By Hilary Schmidt, International Banker
It seemed inevitable. As countless sanctions were relentlessly piled on Moscow following its decision to invade Ukraine and as the ruble sunk to its weakest-ever level, one could have been forgiven for assuming a comprehensive throttling of Russia’s economy—and its banking sector—would imminently take hold. And yet fast forward a year, and Russia’s lenders have bounced back in a barely believable fashion, as the sector returned to profit again in 2023. But with further punitive measures from the West still a highly likely proposition, Russia’s banking sector is not out of the woods just yet.

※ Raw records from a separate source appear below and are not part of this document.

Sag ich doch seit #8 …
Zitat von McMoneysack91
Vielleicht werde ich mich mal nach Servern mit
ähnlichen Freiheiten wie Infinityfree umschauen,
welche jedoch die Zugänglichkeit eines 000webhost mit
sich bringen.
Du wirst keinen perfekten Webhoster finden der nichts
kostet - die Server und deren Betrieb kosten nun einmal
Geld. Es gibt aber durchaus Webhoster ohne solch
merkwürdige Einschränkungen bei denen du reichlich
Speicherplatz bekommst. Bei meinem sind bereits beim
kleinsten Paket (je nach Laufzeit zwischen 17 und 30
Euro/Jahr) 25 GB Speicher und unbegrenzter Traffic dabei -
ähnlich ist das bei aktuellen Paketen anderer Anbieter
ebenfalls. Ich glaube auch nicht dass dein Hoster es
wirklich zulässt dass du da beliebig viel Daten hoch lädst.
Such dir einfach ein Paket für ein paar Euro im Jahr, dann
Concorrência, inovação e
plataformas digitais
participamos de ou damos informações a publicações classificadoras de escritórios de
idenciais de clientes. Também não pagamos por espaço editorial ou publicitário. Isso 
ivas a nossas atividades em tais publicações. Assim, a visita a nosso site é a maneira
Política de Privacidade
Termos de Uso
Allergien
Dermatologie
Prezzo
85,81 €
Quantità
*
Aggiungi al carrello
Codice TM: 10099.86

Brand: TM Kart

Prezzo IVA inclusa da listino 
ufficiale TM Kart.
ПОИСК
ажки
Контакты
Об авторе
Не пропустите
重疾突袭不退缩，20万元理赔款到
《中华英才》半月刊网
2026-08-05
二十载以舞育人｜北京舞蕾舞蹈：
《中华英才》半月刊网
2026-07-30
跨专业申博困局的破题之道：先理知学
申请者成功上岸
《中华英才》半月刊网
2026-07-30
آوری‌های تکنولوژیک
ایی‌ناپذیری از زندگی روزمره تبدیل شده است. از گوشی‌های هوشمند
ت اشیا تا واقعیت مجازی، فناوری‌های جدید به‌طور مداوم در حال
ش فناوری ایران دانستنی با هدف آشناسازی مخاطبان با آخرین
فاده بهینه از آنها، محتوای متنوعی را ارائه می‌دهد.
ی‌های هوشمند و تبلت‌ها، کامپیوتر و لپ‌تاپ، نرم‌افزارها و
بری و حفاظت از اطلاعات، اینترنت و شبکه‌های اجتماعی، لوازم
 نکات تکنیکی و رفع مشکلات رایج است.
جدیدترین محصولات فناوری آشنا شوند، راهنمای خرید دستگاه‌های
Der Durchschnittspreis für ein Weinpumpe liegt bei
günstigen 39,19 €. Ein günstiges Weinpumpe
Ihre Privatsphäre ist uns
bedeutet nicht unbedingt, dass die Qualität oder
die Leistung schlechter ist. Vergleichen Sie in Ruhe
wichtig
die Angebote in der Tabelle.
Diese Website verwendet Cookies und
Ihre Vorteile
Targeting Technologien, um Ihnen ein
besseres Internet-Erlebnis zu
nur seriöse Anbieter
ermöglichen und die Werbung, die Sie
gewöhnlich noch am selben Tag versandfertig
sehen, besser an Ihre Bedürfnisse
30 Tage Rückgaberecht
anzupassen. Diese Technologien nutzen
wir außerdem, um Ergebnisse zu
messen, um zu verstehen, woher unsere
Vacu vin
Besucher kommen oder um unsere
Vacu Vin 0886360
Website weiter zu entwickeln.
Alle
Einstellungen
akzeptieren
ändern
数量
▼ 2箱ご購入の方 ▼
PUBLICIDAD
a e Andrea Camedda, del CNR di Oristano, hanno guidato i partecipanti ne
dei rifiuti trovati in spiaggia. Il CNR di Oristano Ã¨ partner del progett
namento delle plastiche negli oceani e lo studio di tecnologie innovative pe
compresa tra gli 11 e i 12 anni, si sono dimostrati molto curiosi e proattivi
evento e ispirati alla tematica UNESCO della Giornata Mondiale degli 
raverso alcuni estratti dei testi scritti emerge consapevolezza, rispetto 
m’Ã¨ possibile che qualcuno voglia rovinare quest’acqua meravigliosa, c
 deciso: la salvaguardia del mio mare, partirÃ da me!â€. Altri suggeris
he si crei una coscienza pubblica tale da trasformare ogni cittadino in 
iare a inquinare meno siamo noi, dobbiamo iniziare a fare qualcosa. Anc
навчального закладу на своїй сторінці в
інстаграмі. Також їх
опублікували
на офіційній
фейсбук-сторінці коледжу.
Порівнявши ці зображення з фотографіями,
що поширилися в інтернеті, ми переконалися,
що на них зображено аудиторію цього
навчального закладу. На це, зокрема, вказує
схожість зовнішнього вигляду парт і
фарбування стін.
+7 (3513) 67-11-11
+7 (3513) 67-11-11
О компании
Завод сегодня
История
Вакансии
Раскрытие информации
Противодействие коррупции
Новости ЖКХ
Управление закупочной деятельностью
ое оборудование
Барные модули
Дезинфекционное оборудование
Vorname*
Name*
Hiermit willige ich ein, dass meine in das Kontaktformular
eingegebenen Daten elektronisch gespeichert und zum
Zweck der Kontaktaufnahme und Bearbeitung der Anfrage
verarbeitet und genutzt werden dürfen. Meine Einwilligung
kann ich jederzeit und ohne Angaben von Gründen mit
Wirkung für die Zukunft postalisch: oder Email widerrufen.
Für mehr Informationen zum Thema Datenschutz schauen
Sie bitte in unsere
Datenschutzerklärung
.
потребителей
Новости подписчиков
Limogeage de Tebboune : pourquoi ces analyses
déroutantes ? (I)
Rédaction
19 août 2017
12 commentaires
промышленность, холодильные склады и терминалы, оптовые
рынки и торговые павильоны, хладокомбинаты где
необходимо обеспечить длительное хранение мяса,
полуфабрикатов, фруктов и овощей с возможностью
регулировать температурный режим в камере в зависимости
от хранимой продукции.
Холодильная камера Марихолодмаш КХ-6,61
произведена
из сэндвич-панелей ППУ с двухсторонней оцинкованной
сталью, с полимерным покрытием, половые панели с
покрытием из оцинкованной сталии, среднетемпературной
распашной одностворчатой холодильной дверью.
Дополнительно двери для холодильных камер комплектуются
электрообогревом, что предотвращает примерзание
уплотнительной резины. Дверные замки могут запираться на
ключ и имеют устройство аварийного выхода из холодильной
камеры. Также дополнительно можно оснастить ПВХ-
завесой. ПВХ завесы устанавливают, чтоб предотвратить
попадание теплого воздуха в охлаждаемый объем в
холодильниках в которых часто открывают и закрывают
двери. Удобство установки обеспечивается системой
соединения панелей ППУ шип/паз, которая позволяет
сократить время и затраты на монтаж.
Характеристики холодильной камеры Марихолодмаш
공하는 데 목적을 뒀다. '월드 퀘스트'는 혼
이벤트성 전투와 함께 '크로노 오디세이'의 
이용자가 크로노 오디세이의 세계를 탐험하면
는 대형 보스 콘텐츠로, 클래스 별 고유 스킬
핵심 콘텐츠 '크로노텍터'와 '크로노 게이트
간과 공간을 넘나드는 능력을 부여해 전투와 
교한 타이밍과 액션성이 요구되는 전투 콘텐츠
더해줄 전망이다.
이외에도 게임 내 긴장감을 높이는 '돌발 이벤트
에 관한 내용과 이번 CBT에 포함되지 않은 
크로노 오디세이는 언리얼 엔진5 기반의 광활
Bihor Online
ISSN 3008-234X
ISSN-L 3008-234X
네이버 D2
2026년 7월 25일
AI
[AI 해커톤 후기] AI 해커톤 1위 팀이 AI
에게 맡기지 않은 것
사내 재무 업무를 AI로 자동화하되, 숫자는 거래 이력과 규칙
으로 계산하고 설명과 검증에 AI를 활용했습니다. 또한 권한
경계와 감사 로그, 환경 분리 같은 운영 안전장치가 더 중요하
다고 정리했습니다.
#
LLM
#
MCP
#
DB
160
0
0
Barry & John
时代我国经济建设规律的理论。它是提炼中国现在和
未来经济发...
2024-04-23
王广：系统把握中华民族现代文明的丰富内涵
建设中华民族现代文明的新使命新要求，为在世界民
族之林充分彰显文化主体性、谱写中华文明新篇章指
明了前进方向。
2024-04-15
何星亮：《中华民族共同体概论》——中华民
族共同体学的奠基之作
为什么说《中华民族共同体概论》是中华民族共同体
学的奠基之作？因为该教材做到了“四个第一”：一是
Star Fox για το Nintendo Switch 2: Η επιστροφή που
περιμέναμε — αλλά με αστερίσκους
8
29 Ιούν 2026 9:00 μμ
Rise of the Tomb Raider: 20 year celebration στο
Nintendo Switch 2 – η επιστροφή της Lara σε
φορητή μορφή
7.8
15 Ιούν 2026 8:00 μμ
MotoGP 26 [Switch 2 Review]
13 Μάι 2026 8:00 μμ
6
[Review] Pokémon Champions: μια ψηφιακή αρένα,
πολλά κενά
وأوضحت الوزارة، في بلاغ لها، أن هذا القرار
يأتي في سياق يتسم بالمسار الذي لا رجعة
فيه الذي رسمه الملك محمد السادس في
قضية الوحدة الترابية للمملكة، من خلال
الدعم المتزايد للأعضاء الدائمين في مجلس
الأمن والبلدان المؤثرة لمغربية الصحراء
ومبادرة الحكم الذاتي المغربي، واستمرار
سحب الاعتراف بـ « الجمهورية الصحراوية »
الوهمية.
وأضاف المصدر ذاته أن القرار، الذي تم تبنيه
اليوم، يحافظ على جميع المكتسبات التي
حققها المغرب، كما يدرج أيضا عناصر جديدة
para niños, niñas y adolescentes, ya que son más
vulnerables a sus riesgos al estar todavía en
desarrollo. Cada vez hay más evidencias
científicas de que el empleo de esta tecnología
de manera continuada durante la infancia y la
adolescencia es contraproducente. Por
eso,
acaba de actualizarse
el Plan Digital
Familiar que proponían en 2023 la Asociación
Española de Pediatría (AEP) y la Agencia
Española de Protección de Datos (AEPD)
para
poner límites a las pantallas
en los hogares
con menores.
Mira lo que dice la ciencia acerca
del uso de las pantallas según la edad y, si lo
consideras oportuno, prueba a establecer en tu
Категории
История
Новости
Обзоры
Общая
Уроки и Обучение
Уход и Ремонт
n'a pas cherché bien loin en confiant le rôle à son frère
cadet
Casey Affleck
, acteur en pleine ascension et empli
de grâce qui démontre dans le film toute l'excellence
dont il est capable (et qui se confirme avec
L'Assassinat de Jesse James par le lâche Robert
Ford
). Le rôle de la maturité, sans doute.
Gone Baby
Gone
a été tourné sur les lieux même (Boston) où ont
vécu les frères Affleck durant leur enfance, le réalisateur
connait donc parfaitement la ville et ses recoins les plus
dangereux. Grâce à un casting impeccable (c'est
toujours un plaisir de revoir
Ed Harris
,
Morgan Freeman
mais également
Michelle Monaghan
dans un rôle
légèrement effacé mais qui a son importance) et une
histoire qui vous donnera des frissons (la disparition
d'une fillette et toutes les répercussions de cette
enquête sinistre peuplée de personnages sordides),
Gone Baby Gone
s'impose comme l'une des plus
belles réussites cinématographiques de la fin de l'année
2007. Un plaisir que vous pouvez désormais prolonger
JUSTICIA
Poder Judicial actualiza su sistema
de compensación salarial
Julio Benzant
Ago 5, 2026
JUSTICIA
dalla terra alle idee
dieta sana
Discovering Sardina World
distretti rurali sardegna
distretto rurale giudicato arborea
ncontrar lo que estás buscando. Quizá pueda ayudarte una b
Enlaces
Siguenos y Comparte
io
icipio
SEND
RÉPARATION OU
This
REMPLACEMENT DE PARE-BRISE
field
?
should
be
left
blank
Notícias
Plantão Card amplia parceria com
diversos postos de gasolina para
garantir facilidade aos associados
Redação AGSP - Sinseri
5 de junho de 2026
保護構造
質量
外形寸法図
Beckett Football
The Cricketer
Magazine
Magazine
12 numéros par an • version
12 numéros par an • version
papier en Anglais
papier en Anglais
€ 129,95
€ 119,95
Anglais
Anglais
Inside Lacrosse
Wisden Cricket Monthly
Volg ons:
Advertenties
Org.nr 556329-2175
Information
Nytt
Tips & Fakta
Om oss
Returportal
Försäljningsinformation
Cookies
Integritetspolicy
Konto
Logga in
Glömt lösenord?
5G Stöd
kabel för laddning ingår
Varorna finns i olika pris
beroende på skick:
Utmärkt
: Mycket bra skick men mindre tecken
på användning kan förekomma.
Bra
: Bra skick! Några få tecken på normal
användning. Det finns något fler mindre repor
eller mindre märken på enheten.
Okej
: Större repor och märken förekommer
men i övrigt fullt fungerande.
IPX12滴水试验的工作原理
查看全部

Russia’s banks scored their best result on record for January by earning aggregate profits of some 258 billion rubles ($3.4 billion), according to the central bank’s (Bank of Russia’s) figures published on March 22. Profits then swelled a further 14 percent to 293 billion rubles in February, a month that also saw retail deposits grow by 2 percent month-on-month and corporate deposits by 1.1 percent. Furthermore, corporate and retail loan portfolios expanded by 1.5 percent and 1 percent, respectively, while Russian banking liquidity assets totalled a solid 18.9 trillion rubles. Even nonperforming loans (NPLs) were well contained during January. The corporate NPL ratio, for example, was virtually unchanged from December’s 6.5 percent, while retail NPLs were a marginal 0.1 percent higher at 5.2 percent, and the riskier unsecured lending segment saw the ratio reach 8.9 percent, just 0.2 percent higher month-on-month. And only 0.7 percent of banks’ mortgage-loan portfolios have turned sour.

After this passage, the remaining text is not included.